_SOURCE RECORDS:_
···
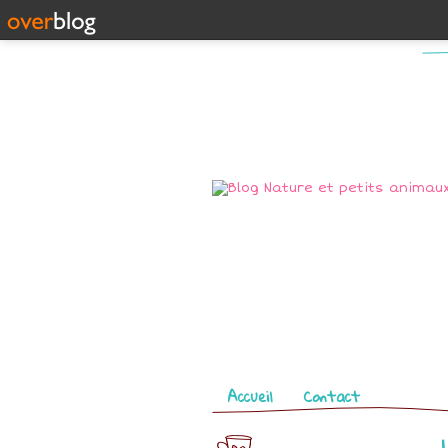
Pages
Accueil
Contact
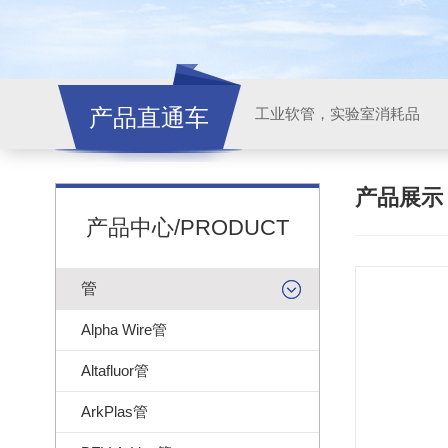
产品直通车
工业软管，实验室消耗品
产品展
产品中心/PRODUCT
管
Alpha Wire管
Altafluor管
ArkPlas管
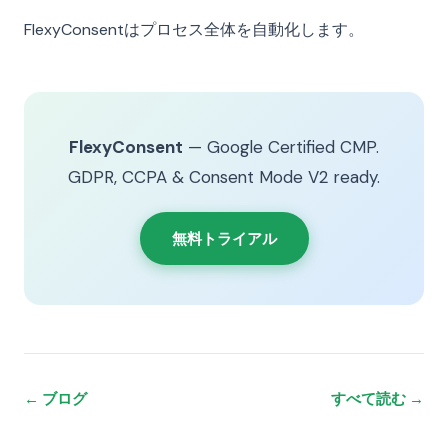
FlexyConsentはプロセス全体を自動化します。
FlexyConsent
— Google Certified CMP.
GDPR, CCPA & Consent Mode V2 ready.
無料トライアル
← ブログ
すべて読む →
···
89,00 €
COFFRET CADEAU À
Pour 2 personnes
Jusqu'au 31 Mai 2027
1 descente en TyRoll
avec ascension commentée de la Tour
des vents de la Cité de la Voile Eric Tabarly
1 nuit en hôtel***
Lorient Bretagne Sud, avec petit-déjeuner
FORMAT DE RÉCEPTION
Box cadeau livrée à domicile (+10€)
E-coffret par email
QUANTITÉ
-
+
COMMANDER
···
_WORK TO COMPLETE:_ Could you return all lines from the data above that contain the string "avec"?

_ANSWER SECTION:_
avec ascension commentée de la Tour
Lorient Bretagne Sud, avec petit-déjeuner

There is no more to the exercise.